Thanks for the help.


----------



## ibglowin (Oct 14, 2011)

I would adjust with some tartaric acid. That will bring your pH down and the TA up. You want to go towards 3.5-3.6 before fermentation as fermentation will push the pH up. If you plan on doing MLF then that will slide pH up further and bring down the TA a bit as well.

You should add the acid ASAP but make sure you do your calculations twice, then add 1/2 and test again. You do NOT want to overshoot this as you get once chance and one chance only.


----------



## s2000 (Oct 14, 2011)

Thing is its already been a day since I added the yeast. So now it may not be feasible to add Tartaric Acid. BTW, where do I get this stuff? Local grocery in the baking section?

One thing that I am more concerned with is the temp of the must at 60f. Should it not be 70f to kick start the fermentation or should it be better to have more time with the must to ferment at 60f. I have a wood stove in the basement that I can start up if need be.


----------



## ibglowin (Oct 14, 2011)

You can always adjust with tartaric, its just the sooner the better so it gets integrated more with the wine. Best place to pick some up is at your local home brew store. Do not get acid blend or malic, it needs to be pure tartaric acid. 60 is way to cold for a start, use a heating pad or something to get the temps up to 70-74 degrees. After a day or so you won't need it for a while until fermentation slows way down and it cools back down. Do you have yeast energizer ect. to feed along the way?


----------



## s2000 (Oct 14, 2011)

Ok on my way to get some Tartaric and going to light up the wood stove tonight.

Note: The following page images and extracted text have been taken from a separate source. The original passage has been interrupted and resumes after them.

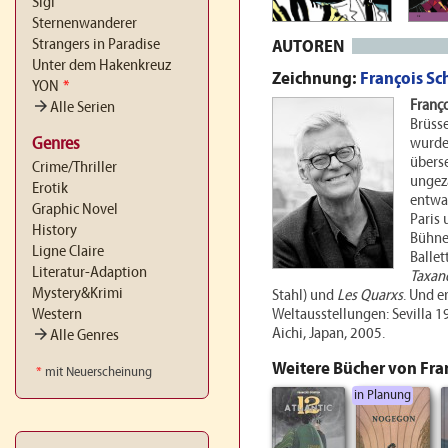
Sigi
Sternenwanderer
Strangers in Paradise
AUTOREN
Unter dem Hakenkreuz
Zeichnung:
François Sc
YON
*
arrow_forward
Franço
Alle Serien
Brüsse
Genres
wurde
übers
Crime/Thriller
ungez
Erotik
entwa
Graphic Novel
Paris 
History
Bühne
Ligne Claire
Balle
Literatur-Adaption
Taxan
Mystery&Krimi
Stahl) und
Les Quarxs
. Und e
Western
Weltausstellungen: Sevilla 
arrow_forward
Aichi, Japan, 2005.
Alle Genres
Weitere Bücher von Fra
*
mit Neuerscheinung
in Planung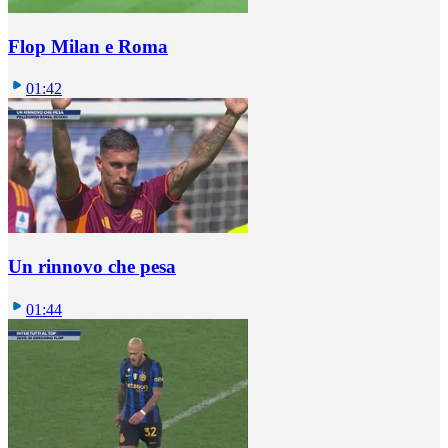
Flop Milan e Roma
01:42
Un rinnovo che pesa
01:44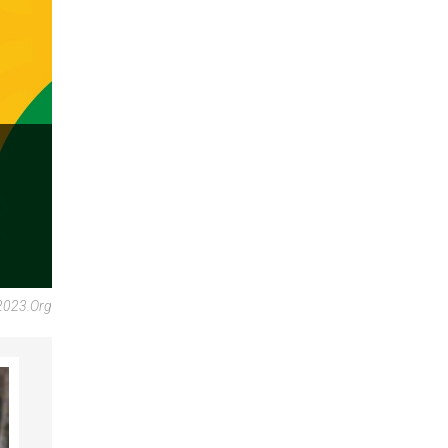
2023.org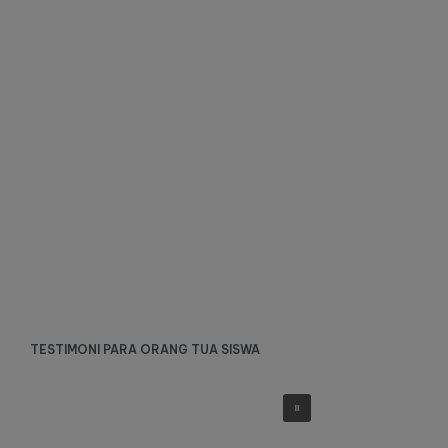
TESTIMONI PARA ORANG TUA SISWA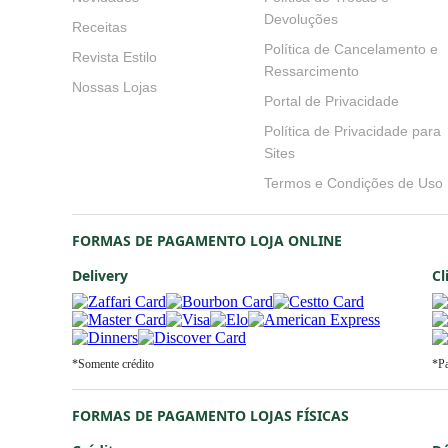
Novidades
Política de Trocas e Devoluçõe
Receitas
Política de Cancelamento e
Ressarcimento
Revista Estilo
Portal de Privacidade
Nossas Lojas
Política de Privacidade para
Sites
Termos e Condições de Uso
FORMAS DE PAGAMENTO LOJA ONLINE
Delivery
Cl
*Somente crédito
*P
FORMAS DE PAGAMENTO LOJAS FÍSICAS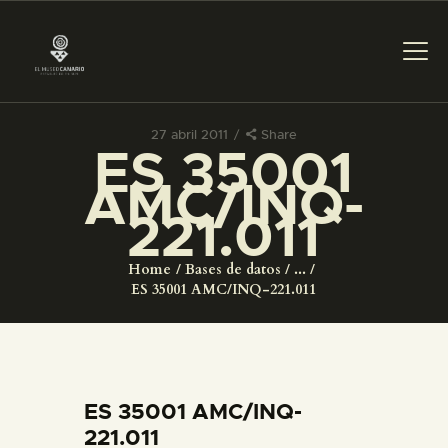
27 abril 2011
Share
ES 35001
PREPARAR LA VISITA
AMC/INQ-
221.011
ACTIVIDADES
Home
Bases de datos
...
█
ES 35001 AMC/INQ-221.011
EL MUSEO
COLECCIONES
ES 35001 AMC/INQ-
221.011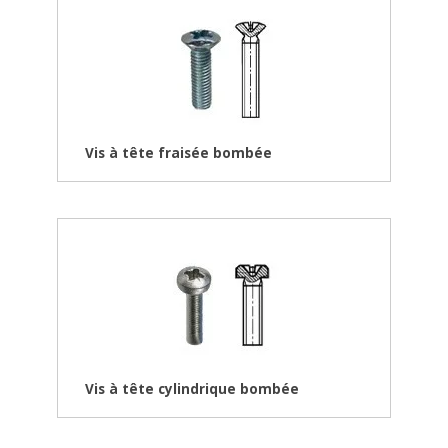
Vis à tête fraisée bombée
Vis à tête cylindrique bombée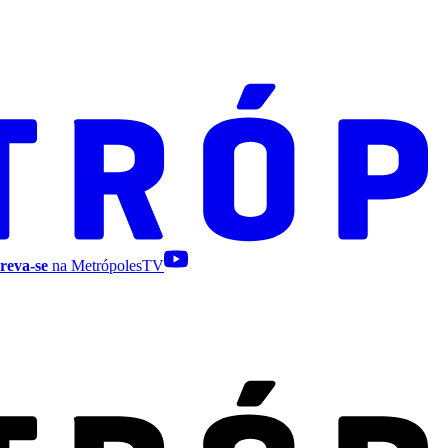
reva-se
na MetrópolesTV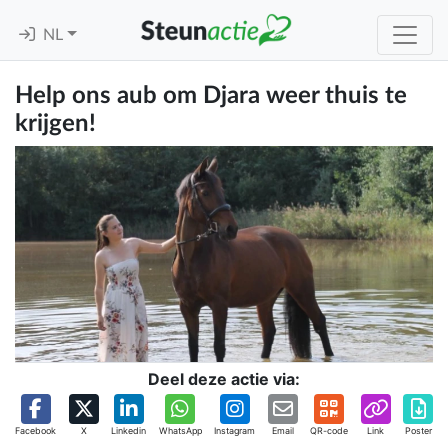
NL
Help ons aub om Djara weer thuis te
krijgen!
Deel deze actie via:
Facebook
X
Linkedin
WhatsApp
Instagram
Email
QR-code
Link
Poster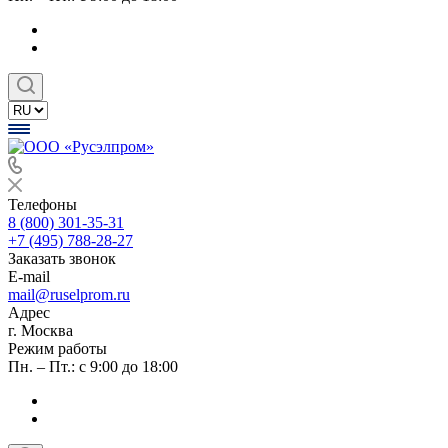
Телефоны
8 (800) 301-35-31
+7 (495) 788-28-27
Заказать звонок
E-mail
mail@ruselprom.ru
Адрес
г. Москва
Режим работы
Пн. – Пт.: с 9:00 до 18:00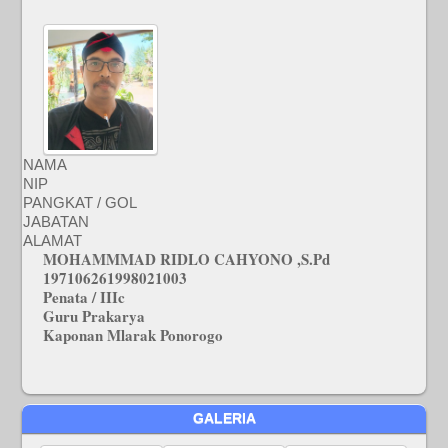
NAMA
NIP
PANGKAT / GOL
JABATAN
ALAMAT
MOHAMMMAD RIDLO CAHYONO ,S.Pd
197106261998021003
Penata / IIIc
Guru Prakarya
Kaponan Mlarak Ponorogo
GALERIA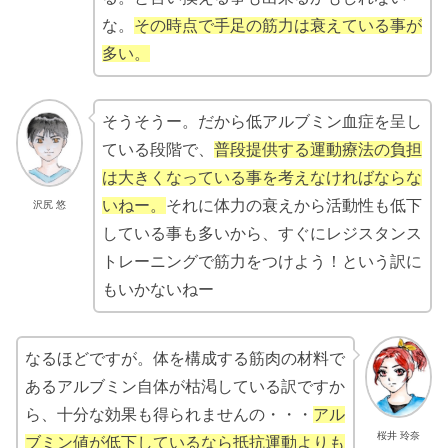
な。
その時点で手足の筋力は衰えている事が
多い。
そうそうー。だから低アルブミン血症を呈し
ている段階で、
普段提供する運動療法の負担
は大きくなっている事を考えなければならな
いねー。
それに体力の衰えから活動性も低下
沢尻 悠
している事も多いから、すぐにレジスタンス
トレーニングで筋力をつけよう！という訳に
もいかないねー
なるほどですが。体を構成する筋肉の材料で
あるアルブミン自体が枯渇している訳ですか
ら、十分な効果も得られませんの・・・
アル
桜井 玲奈
ブミン値が低下しているなら抵抗運動よりも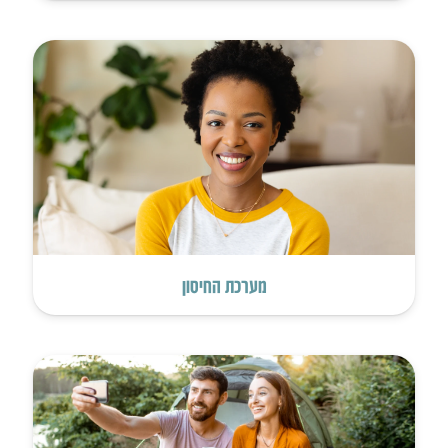
מערכת החיסון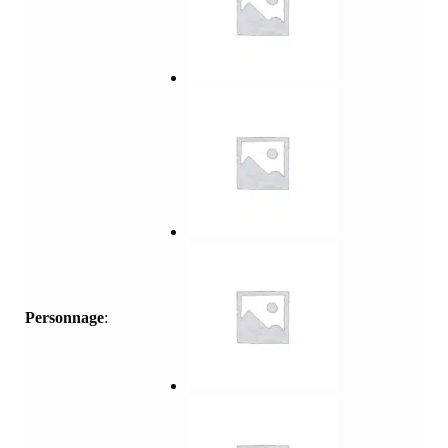
Personnage
: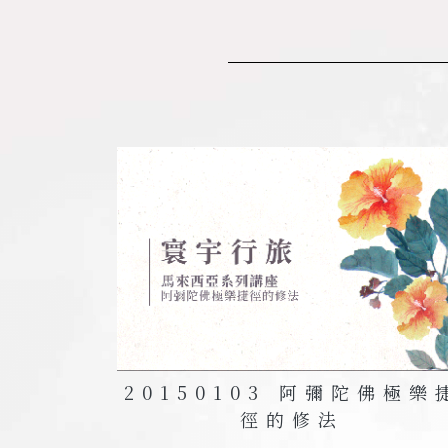
20150103 阿彌陀佛極樂
徑的修法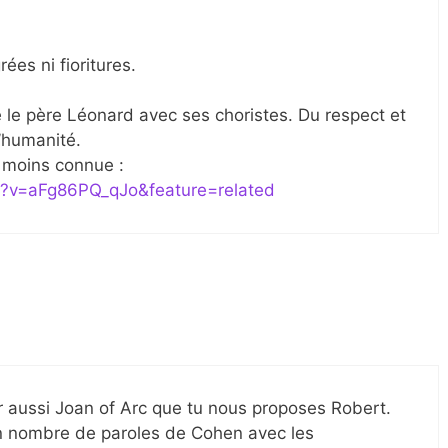
ées ni fioritures.
 le père Léonard avec ses choristes. Du respect et
’humanité.
e, moins connue :
h?v=aFg86PQ_qJo&feature=related
sir aussi Joan of Arc que tu nous proposes Robert.
 bon nombre de paroles de Cohen avec les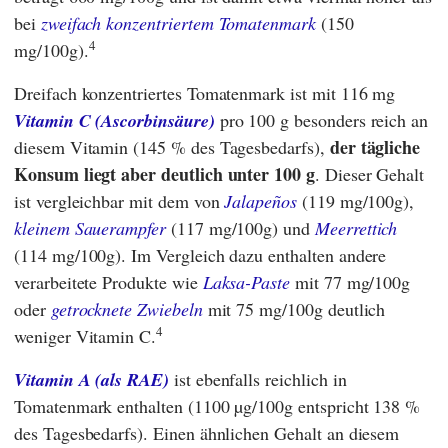
bei
zweifach konzentriertem Tomatenmark
(150
4
mg/100g).
Dreifach konzentriertes Tomatenmark ist mit 116 mg
Vitamin C (Ascorbinsäure)
pro 100 g besonders reich an
der tägliche
diesem Vitamin (145 % des Tagesbedarfs),
Konsum liegt aber deutlich unter 100 g
. Dieser Gehalt
ist vergleichbar mit dem von
Jalapeños
(119 mg/100g),
kleinem Sauerampfer
(117 mg/100g) und
Meerrettich
(114 mg/100g). Im Vergleich dazu enthalten andere
verarbeitete Produkte wie
Laksa-Paste
mit 77 mg/100g
oder
getrocknete Zwiebeln
mit 75 mg/100g deutlich
4
weniger Vitamin C.
Vitamin A (als RAE)
ist ebenfalls reichlich in
Tomatenmark enthalten (1100 µg/100g entspricht 138 %
des Tagesbedarfs). Einen ähnlichen Gehalt an diesem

I got about 65 gallons of juice which calls for about 8oz of Tartaric to get it from the .5 to the .6. Tonight I will only add 4oz and measure again in the am. Of course before I add anything I will retest. I have a Hanna PH meter so its pretty easy to test.


----------



## winemaker_3352 (Oct 14, 2011)

I would adjust the TA after fermentation is complete.


----------



## s2000 (Oct 15, 2011)

Ok only put about half the Tartaric needed and brought it down from ph 3.9 to 3.6. Its also really cooking at this point when I punched it down tonight. Down to 20 BRIX. Temp of must was about 66.


----------



## ibglowin (Oct 16, 2011)

And that folks is why you only add half of what you think you need to begin with!



s2000 said:


> Ok only put about half the Tartaric needed and brought it down from ph 3.9 to 3.6. Its also really cooking at this point when I punched it down tonight. Down to 20 BRIX. Temp of must was about 66.


----------



## s2000 (Oct 16, 2011)

WOW down to BRIX of 14 cooking real nice at 72 degrees and PH now down to 3.48. So any day now. 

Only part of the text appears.